Mendoza ed il guascone, udendo il comando del conte, erano accorsi, seguiti dall’arruolato, il quale, come se avesse indovinato il pensiero del suo padrone, portava dei fucili e delle munizioni.

– In marcia, amici – disse il signore di Ventimiglia. – Buttafuoco ci servirà da guida.

Il bucaniere s’accostò all’arruolato, il quale lo interrogava con lo sguardo.

– Tu rimarrai qui – gli disse con ruvida bonarietà – e aspetterai il mio ritorno. Che io stia lontano una settimana od un mese, non ti dar pensiero di me. Se gli spagnuoli ti minacciano, rifugiati nella colonia del capo Tiburon e là ci ritroveremo. Guardati dalle cinquantine, e abbi cura dei miei cani. Addio!

Chiamò con un fischio stridente il suo bracco favorito e si mise in cammino a fianco del conte e seguito dal guascone e da Mendoza, calandosi il cappellaccio sulla fronte per meglio ripararsi dagli ardentissimi raggi del sole.

Attraversò la macchia che serviva a nascondere la sua capanna e dopo essersi orientato con l’astro diurno, si cacciò risolutamente tra le immense boscaglie che si prolungavano verso occidente.

Il bracco lo procedeva, fiutando di quando in quando il terreno, e volgendo la testa come per chiedere se era sulla buona via.

– Avete la vostra nave, signor conte? – chiese il bucaniere, dopo aver percorso qualche miglio.

– Deve attendermi al capo Tiburon – rispose il corsaro.

– La villa della marchesa di Montelimar non si trova che a breve distanza dalla rada. La potrete scorgere dalle finestre della fattoria.

– Non verranno a cercarci colà, le cinquantine?

– Chi lo sa? Battono l’isola in lungo ed in largo, e non si sa mai dove si fermano. La marchesa però è troppo potente a San Domingo per non proteggervi.

– Ne ho avuto la prova.

– Allora potrete attendere tranquillamente la vostra nave, senza correre il pericolo di farvi prendere – rispose il bucaniere, sorridendo. – So quanto vale quella signora.

– La conoscete?

– L’ho veduta una sola volta, mentre attraversava a cavallo una foresta e le ho reso, anzi, in quell’occasione, un piccolo servigio. Se non mi fossi trovato sulla sua strada e non le avessi ammazzato il cavallo con un buon colpo di archibugio, non so se la signora di Montemilar sarebbe ancora viva, e se…

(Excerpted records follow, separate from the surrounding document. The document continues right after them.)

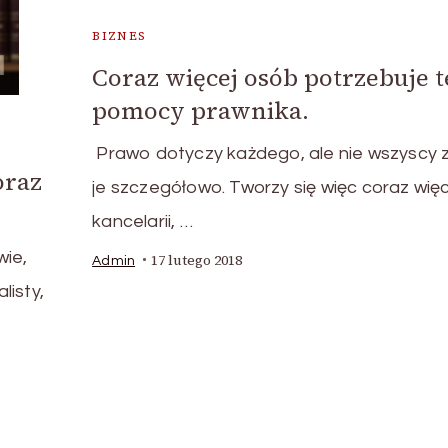
BIZNES
Coraz więcej osób potrzebuje t
pomocy prawnika.
Prawo dotyczy każdego, ale nie wszyscy 
oraz
je szczegółowo. Tworzy się więc coraz więc
kancelarii, …
wie,
17 lutego 2018
Admin
listy,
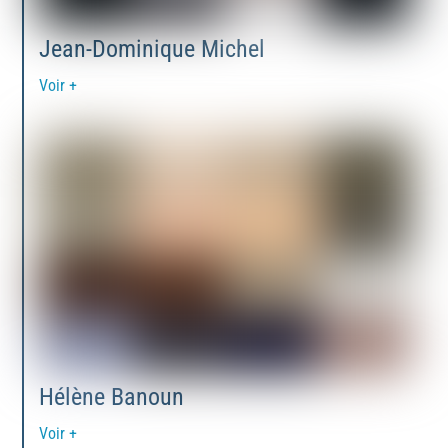
Jean-Dominique Michel
Voir +
Hélène Banoun
Voir +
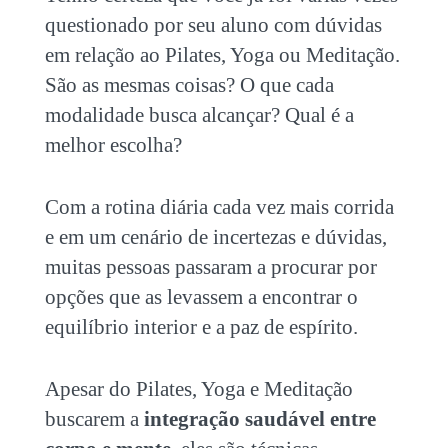
questionado por seu aluno com dúvidas
em relação ao
Pilates, Yoga ou Meditação
.
São as mesmas coisas? O que cada
modalidade busca alcançar? Qual é a
melhor escolha?
Com a rotina diária cada vez mais corrida
e em um cenário de incertezas e dúvidas,
muitas pessoas passaram a procurar por
opções que as levassem a encontrar o
equilíbrio interior e a paz de espírito.
Apesar do
Pilates, Yoga e Meditação
buscarem a
integração saudável entre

Il bucaniere si era interrotto, mentre il suo bracco scuoteva gli orecchi e puntava.

– Che cosa c’è? – chiese il corsaro.

– Nulla per ora – rispose Buttafuoco la cui fronte si era leggermente aggrottata.

– Mi sembrate inquieto.

– Posso essermi ingannato

– Anche il vostro cane?

Il Bucaniere stette un momento silenzioso, osservando attentamente il suo bracco il quale si era fermato e non cessava di alzare e di abbassare le orecchie.

– Mi è sembrato d’aver udito un lontano latrato.

– Che qualche cinquantina ci dia la caccia?

– Può darsi, signor conte. Lasciamo i terreni scoperti e gettiamoci nella foresta. Là saremo piú sicuri.